O faturamento dessas companhias já chegou a 85 bilhões de dólares, e em 2023 esse número deverá atingir 101 bilhões de dólares. E há terreno para explorar. Examinando o cenário, a economia do sono se divide em três categorias: conforto de ambiente (roupa de cama, iluminação e controle de temperatura), controladores de rotina (citam-se aqui monitores de sono ou aplicativos de meditação) e tratamentos terapêuticos (como orientação psicológica, medicamentos com ou sem prescrição médica e dispositivos clínicos para apneia do sono).

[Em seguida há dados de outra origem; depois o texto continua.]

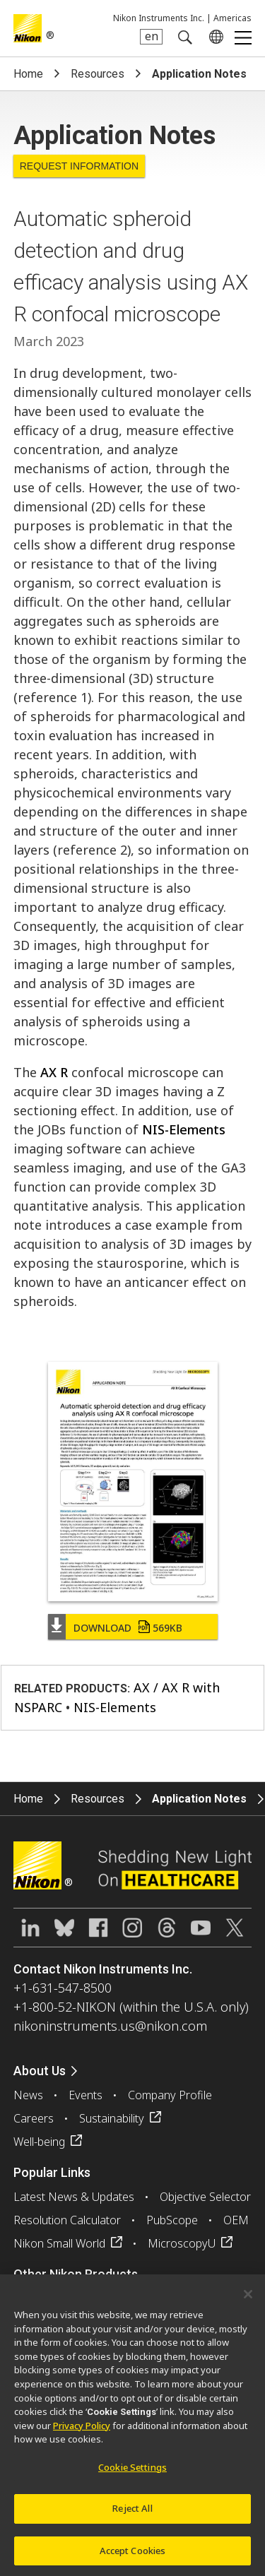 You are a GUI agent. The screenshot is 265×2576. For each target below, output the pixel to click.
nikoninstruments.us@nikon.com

Ainda que seja um novo segmento, as pesquisas estão aceleradas. Em 2020, pelo menos 611 milhões de dólares foram computados em investimentos para startups desenvolverem produtos relacionados ao sono. Para este ano, esperam-se no mínimo 700 milhões de dólares.
Uma das que estão fazendo a cabeça, ou melhor, os sonhos dos clientes é a startup brasileira chamada Vigilantes do Sono, fundada em 2020 pelos engenheiros de computação Lucas Baraças e Guilherme Hashioka e pela psicóloga Laura Castro. Em pouco mais de um ano do nascimento da empresa, a tecnologia criada pelo trio já atingiu números significativos: pelo menos 50% dos usuários que seguem o programa pegam no sono mais rápido, e 60% deles acordam menos durante a noite.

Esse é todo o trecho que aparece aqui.